At trial, the jury did not find that the language in the ‘Affidavit and Partial Release of Lien’ covered Zachry’s claims for liquidated damages withheld by the Port and the trial court entered final judgment of almost $20 million in favor of Zachry. On appeal, the Appellate Court reversed and held that the release language unambiguously covered such claims. Finally, the Texas Supreme Court reversed again finding that although the release language was unambiguous, it did not cover Zachry’s claim for improperly withheld liquidated damages.[5]

II. Recent Developments: Georgia Lien Waiver Forms Release Breach of Contract Claims

Georgia law requires the use of statutory lien waiver forms which specifically state that the claimant “waives and releases any and all liens or claims of liens it has” upon the receipt of the specified payment.[6] However, the Georgia Court of Appeals’ recent decision in ALA Construction Services, LLC v. Controlled Access, Inc.[7] clarified that executing a lien waiver form in Georgia waives all the claimant’s rights with respect to the amount specified in the waiver instead of its lien rights alone.

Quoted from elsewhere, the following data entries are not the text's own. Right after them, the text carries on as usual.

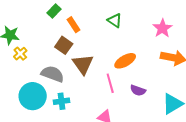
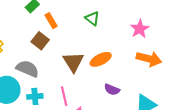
brown triangle: (83, 64) -> (73, 62), moved
pink line: (110, 83) -> (64, 96), moved

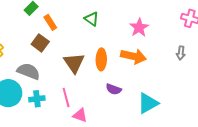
orange ellipse: (101, 59) -> (101, 59), turned -60
orange arrow: (149, 59) -> (134, 56), moved

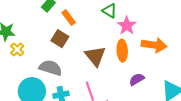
pink star: (139, 28) -> (127, 26), moved
purple semicircle: (114, 89) -> (137, 79), turned 133

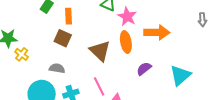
orange rectangle: (69, 18) -> (68, 16), turned 42
gray semicircle: (50, 68) -> (57, 68), size x0.7

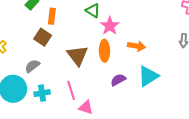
orange arrow: (157, 32) -> (137, 46), size x0.7
gray semicircle: (57, 68) -> (32, 66), turned -56
cyan triangle: (180, 75) -> (148, 76), moved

In that case, Controlled Access, Inc. (Controlled Access) contracted with ALA Construction Services, LLC (ALA) to provide certain equipment and related services for a construction project in Georgia. Controlled Access executed two statutory interim lien waivers which contained the following language:

When you execute and submit this document, you shall be conclusively deemed to have been paid in full the amount stated above, even if you have not actually received such payment, 60 days after the date stated above unless you file either an affidavit of nonpayment or a claim of lien prior to the expiration of such 60 day period.[8]

After ALA failed to pay for the equipment and services, Controlled Access filed suit alleging breach of contract. Despite its failure to file a claim of lien or affidavit of non-payment within 60 days of signing the interim lien waivers, the trial court granted Controlled Access’ Motion for Summary Judgement and entered an order in its favor.

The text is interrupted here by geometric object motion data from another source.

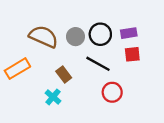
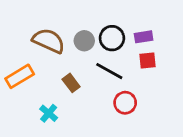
cyan cross: (53, 97) -> (49, 113), moved

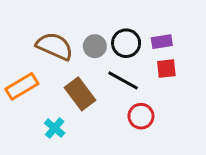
brown rectangle: (71, 83) -> (80, 94), size x1.5

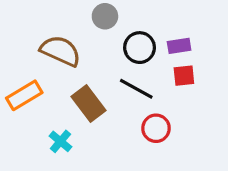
gray circle: (95, 46) -> (105, 16), moved

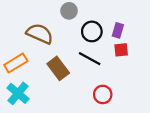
purple rectangle: (179, 46) -> (118, 30), turned -64
red circle: (156, 128) -> (103, 94), moved
cyan cross: (60, 141) -> (18, 93), moved, size x1.5

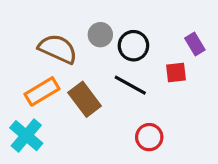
gray circle: (69, 11) -> (100, 35), moved
purple rectangle: (118, 30) -> (195, 44), moved, turned -48
orange rectangle: (16, 63) -> (42, 91), moved

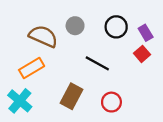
black circle: (133, 46) -> (116, 27), moved
red square: (176, 72) -> (142, 54), moved, turned -35
brown rectangle: (85, 99) -> (72, 96), moved, turned 65

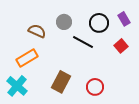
purple rectangle: (146, 33) -> (124, 19), moved
brown semicircle: (43, 36) -> (37, 31), size x0.7
black line: (97, 63) -> (83, 42), moved

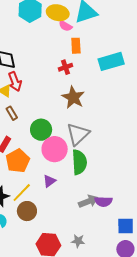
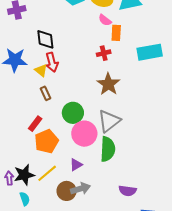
pink semicircle: (65, 26) -> (105, 20), moved
gray arrow: (88, 201) -> (80, 189), moved
brown circle: (27, 211) -> (67, 191), moved

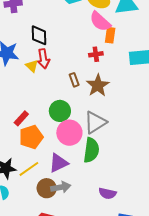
pink semicircle: (105, 20) -> (100, 21), size x1.6
brown rectangle: (45, 93) -> (74, 80), moved
purple triangle: (76, 165) -> (58, 163), size x1.5

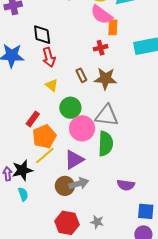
yellow triangle: (32, 66) -> (52, 85), moved
brown star: (98, 85) -> (105, 79), turned -30
gray triangle: (95, 122) -> (107, 116), turned 45
yellow line: (29, 169) -> (45, 156), moved

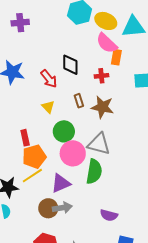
black diamond: (42, 35) -> (70, 65), moved
red arrow: (49, 57) -> (49, 79), turned -30
red rectangle: (33, 119) -> (25, 138), turned -56

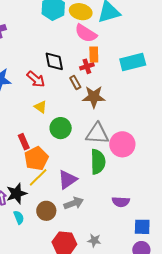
orange rectangle: (116, 57) -> (94, 55), moved
brown rectangle: (79, 101) -> (75, 82), moved
pink circle: (73, 153) -> (122, 144), moved
brown circle: (48, 208) -> (46, 211), moved

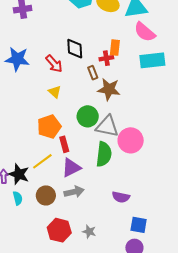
pink semicircle: (86, 33) -> (145, 32), moved
green circle: (61, 128) -> (88, 116), moved
red rectangle: (24, 142) -> (64, 144), moved
orange pentagon: (36, 158) -> (49, 127), moved
black star: (17, 194) -> (19, 174), turned 30

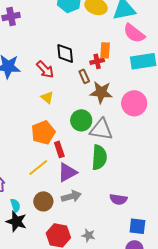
pink circle: (131, 140) -> (134, 103), moved
black star: (19, 174) -> (16, 222), moved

On appeal the Appellate Court reversed and held that the trial court’s interpretation of Georgia law was erroneous focusing on the plain language of the statute which provides that once “a waiver and release provided for in this Code section is executed by the claimant, it shall be binding against the claimant for all purposes.”[9] The statute further provides that the amount specified in a lien waiver:

[S]hall conclusively be deemed paid in full upon the earliest to occur of: (A) Actual receipt of funds; (B) Execution by the claimant of a separate written acknowledgment of payment in full; or (C) Sixty days after the date of the execution of the waiver and release, unless prior to the expiration of said 60 day period the claimant files a claim of lien or files in the county in which the property is located an affidavit of nonpayment [in the statutorily required format].[10]

Because ALA failed to file a claim of lien or affidavit of non-payment within 60 days of executing the interim lien waivers, it was deemed to have been paid in full the amounts specified in such lien waivers even though it was never paid. Moreover, such interim lien waivers were binding against it for all purposes and operated to waive both its lien rights and ability to bring a breach of contract claim for non-payment.

III. Takeaways & Recommendation

While the decision is ALA Construction is highly debatable, it remains the law in Georgia at the present time. More generally, given the different and evolving approaches to lien waivers applied by the several states, and the potentially severe impacts of same, it is imperative to understand the applicable state law and the wording of each lien waiver form. All parties must carefully consider the effect of lien waivers (a) prior to signing a lien waiver; (b) at the time the referenced payment is due; and (c) after receiving a claim from an entity who may have signed such a waiver.